TASK ITEM >> Every line below that holds the string "niet" should be copied out.

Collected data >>
══════
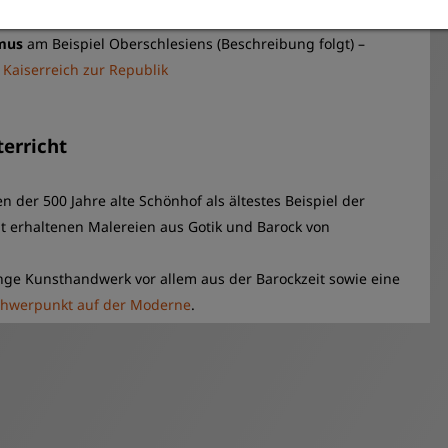
 oder was ist ein*e Schlesier*in?
smus
am Beispiel Oberschlesiens (Beschreibung folgt) –
Kaiserreich zur Republik
terricht
n der 500 Jahre alte Schönhof als ältestes Beispiel der
t erhaltenen Malereien aus Gotik und Barock von
ge Kunsthandwerk vor allem aus der Barockzeit sowie eine
chwerpunkt auf der Moderne
.
ich an den Interessen und dem Verständnis der jungen
ind auf die Lehrpläne bezogen, können aber nach
st und kombiniert werden. Sie finden auf Wunsch auch
rachen zwischen Erzieher*innen oder Fachlehrer*innen und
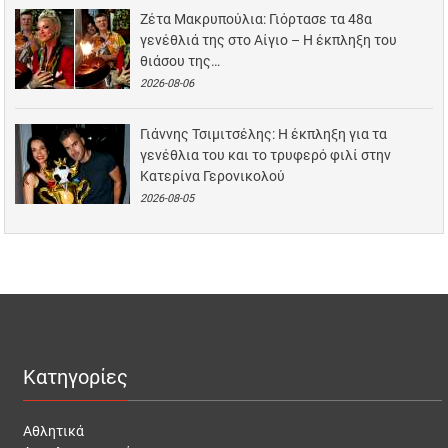
Ζέτα Μακρυπούλια: Γιόρτασε τα 48α
γενέθλιά της στο Αίγιο – Η έκπληξη του
θιάσου της…
2026-08-06
Γιάννης Τσιμιτσέλης: Η έκπληξη για τα
γενέθλια του και το τρυφερό φιλί στην
Κατερίνα Γερονικολού
2026-08-05
Κατηγορίες
Αθλητικά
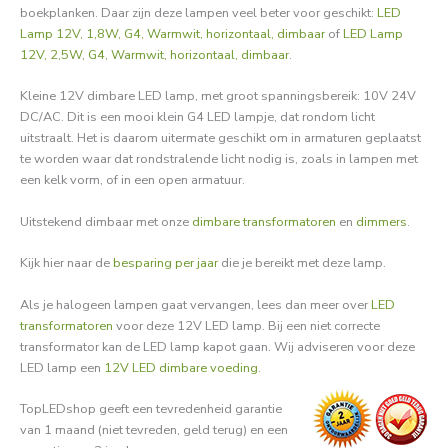
boekplanken. Daar zijn deze lampen veel beter voor geschikt:
LED
Lamp 12V, 1,8W, G4, Warmwit, horizontaal, dimbaar
of
LED Lamp
12V, 2,5W, G4, Warmwit, horizontaal, dimbaar
.
Kleine 12V dimbare LED lamp, met groot spanningsbereik: 10V 24V
DC/AC. Dit is een mooi klein G4 LED lampje, dat rondom licht
uitstraalt. Het is daarom uitermate geschikt om in armaturen geplaatst
te worden waar dat rondstralende licht nodig is, zoals in lampen met
een kelk vorm, of in een open armatuur.
Uitstekend dimbaar met onze
dimbare transformatoren
en
dimmers
.
Kijk hier naar de
besparing per jaar
die je bereikt met deze lamp.
Als je halogeen lampen gaat vervangen, lees dan meer over
LED
transformatoren
voor deze 12V LED lamp. Bij een niet correcte
transformator kan de LED lamp kapot gaan. Wij adviseren voor deze
LED lamp een
12V LED dimbare voeding
.
TopLEDshop geeft een tevredenheid garantie
van 1 maand (niet tevreden, geld terug) en een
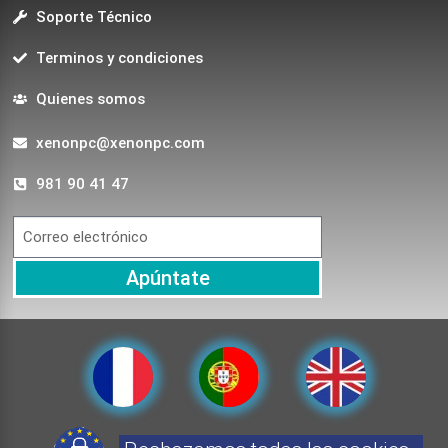
Soporte Técnico
Terminos y condiciones
Quienes somos
xenonpc@xenonpc.com
981 90 41 47
Apúntate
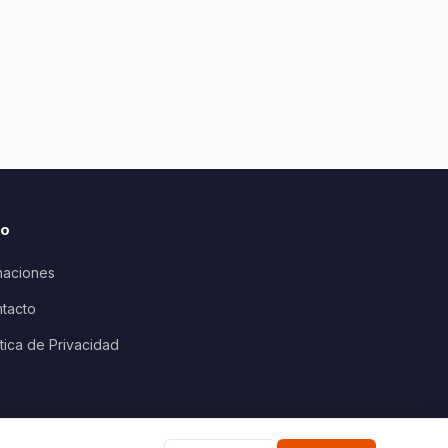
io
aciones
tacto
ítica de Privacidad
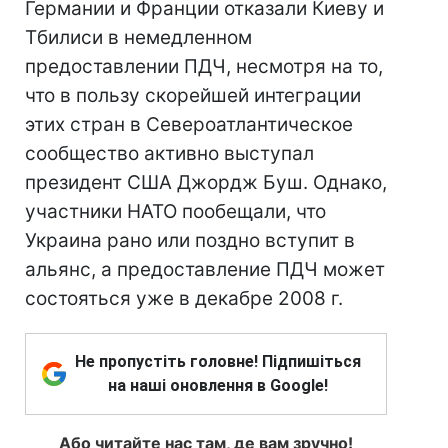
Германии и Франции отказали Киеву и
Тбилиси в немедленном
предоставлении ПДЧ, несмотря на то,
что в пользу скорейшей интеграции
этих стран в Североатлантическое
сообщество активно выступал
президент США Джордж Буш. Однако,
участники НАТО пообещали, что
Украина рано или поздно вступит в
альянс, а предоставление ПДЧ может
состояться уже в декабре 2008 г.
Не пропустіть головне! Підпишіться
на наші оновлення в Google!
Або читайте нас там, де вам зручно!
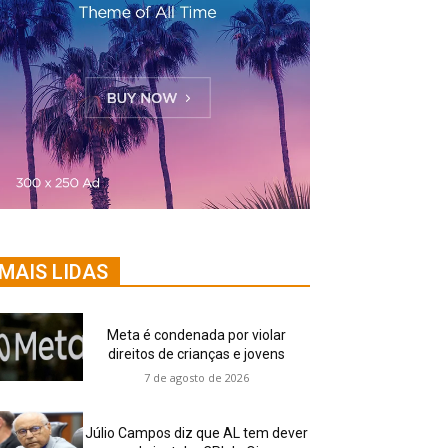
MAIS LIDAS
Meta é condenada por violar
direitos de crianças e jovens
7 de agosto de 2026
Júlio Campos diz que AL tem dever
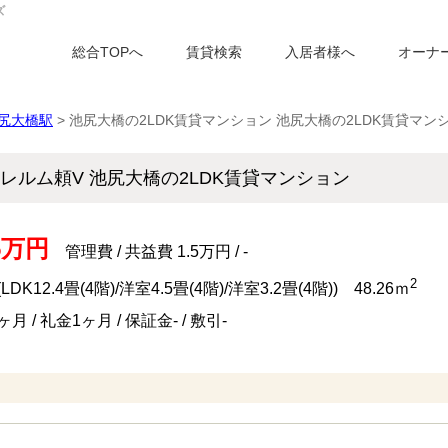
ズ
総合TOPへ
賃貸検索
入居者様へ
オーナ
尻大橋駅
> 池尻大橋の2LDK賃貸マンション 池尻大橋の2LDK賃貸マン
レルム頼V 池尻大橋の2LDK賃貸マンション
.5万円
管理費 / 共益費 1.5万円 / -
2
(LDK12.4畳(4階)/洋室4.5畳(4階)/洋室3.2畳(4階)) 48.26ｍ
月 / 礼金1ヶ月 / 保証金- / 敷引-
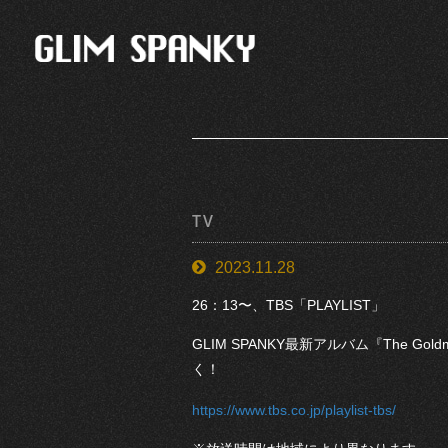
TV
2023.11.28
26：13〜、TBS「PLAYLIST」
GLIM SPANKY最新アルバム『The Gol
く！
https://www.tbs.co.jp/playlist-tbs/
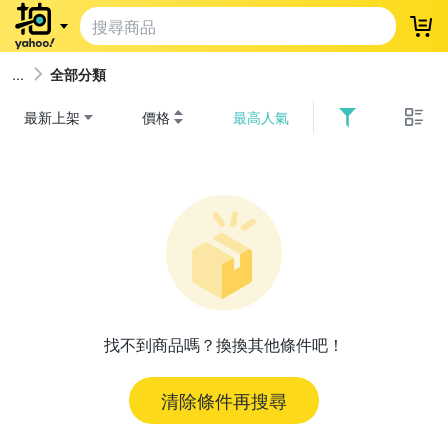
登
全部分類
最新上架
價格
最高人氣
找不到商品嗎？換換其他條件吧！
清除條件再搜尋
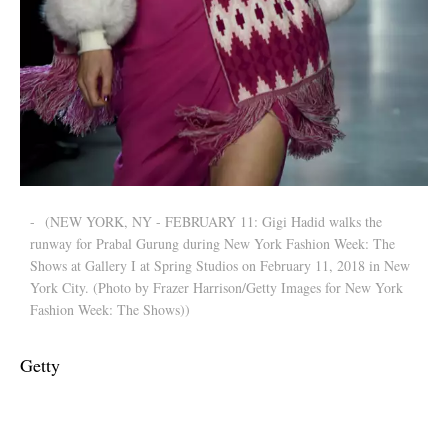
-
(NEW YORK, NY - FEBRUARY 11: Gigi Hadid walks the
runway for Prabal Gurung during New York Fashion Week: The
Shows at Gallery I at Spring Studios on February 11, 2018 in New
York City. (Photo by Frazer Harrison/Getty Images for New York
Fashion Week: The Shows))
Getty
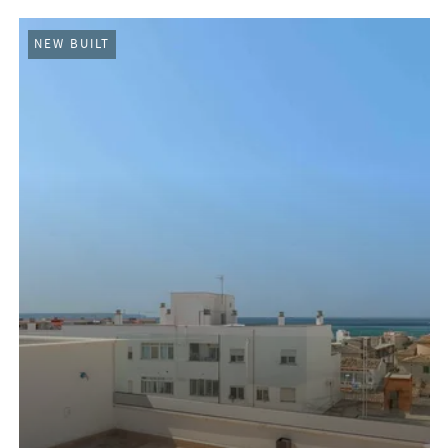
NEW BUILT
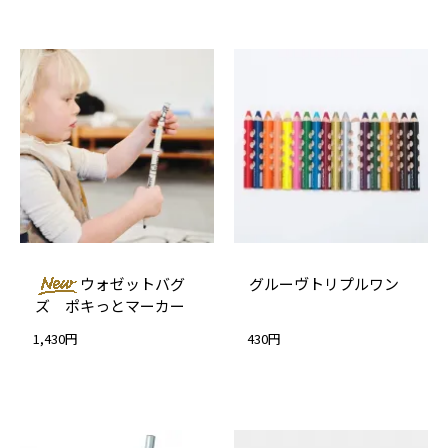
ウォゼットバグ
グルーヴトリプルワン
ズ ポキっとマーカー
1,430円
430円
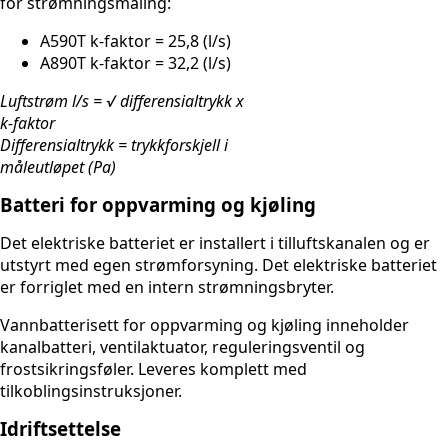
for strømningsmåling:
A590T k-faktor = 25,8 (l/s)
A890T k-faktor = 32,2 (l/s)
Luftstrøm l/s = √ differensialtrykk x
k-faktor
Differensialtrykk = trykkforskjell i
måleutløpet (Pa)
Batteri for oppvarming og kjøling
Det elektriske batteriet er installert i tilluftskanalen og er
utstyrt med egen strømforsyning. Det elektriske batteriet
er forriglet med en intern strømningsbryter.
Vannbatterisett for oppvarming og kjøling inneholder
kanalbatteri, ventilaktuator, reguleringsventil og
frostsikringsføler. Leveres komplett med
tilkoblingsinstruksjoner.
Idriftsettelse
══════
TASK ANSWER >>
voor deze 12V LED lamp. Bij een niet correcte
van 1 maand (niet tevreden, geld terug) en een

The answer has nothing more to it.